From 1918 to 1945

Mirrored Communities is a program that illustrates the troubled history of race and public housing in twentieth century Virginia. It focuses in particular on the Hampton Roads area, which includes the areas of Norfolk, Portsmouth, Chesapeake, Virginia Beach, Hampton, Newport News, Williamsburg, and James City County. Throughout the period 1918 to 1945, the Tidewater community was dynamic despite the limitations imposed on it by segregation. The area was home to several communities created through government funding that symbolized unequal treatment in employment and housing. The communities of Truxtun (Black) and Cradock (White) in Portsmouth, Broad Creek Village (White) and Liberty Park (Black) in Norfolk, and the Hampton and Newport News communities of Aberdeen Gardens (Black) and Hilton Village (White), reflect the effort by the government to create planned communities as early as 1918.

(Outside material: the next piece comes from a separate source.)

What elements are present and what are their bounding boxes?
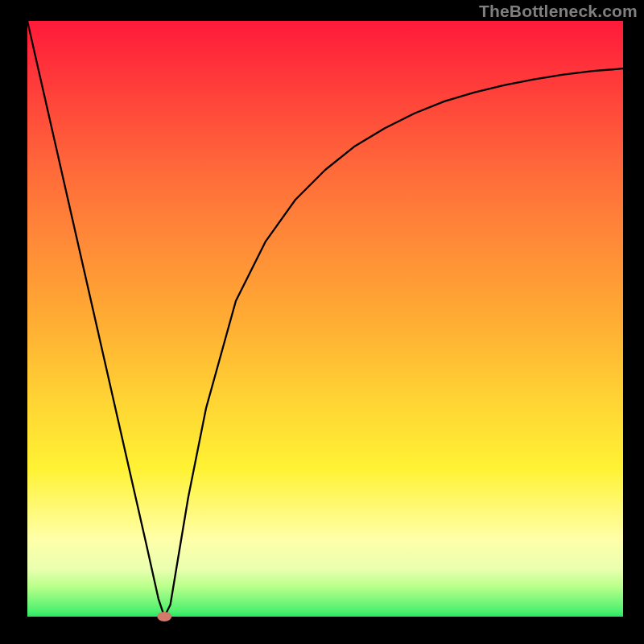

This exhibition will be the first of its kind to compare these pioneering communities, which in our minds represent the best example of the evolution of Black and White neighborhoods in the first half of the twentieth century, and the government's integral role in creating such models. By examining documents and visual materials, and enhancing these with oral interviews of surviving original residents and their relatives, we hope to expand the discussion of the origins of federal housing and to preserve the collective memories of an important chapter in Hampton Roads history. These perspectives will provide a model illustrating how race considerations affected government housing from the Progressive Era through 1945. This program will go a step further, illustrating the role of the federal government in deliberately maintaining a racially polarized society by constructing separate neighborhoods for workers in the Hampton Roads shipyards.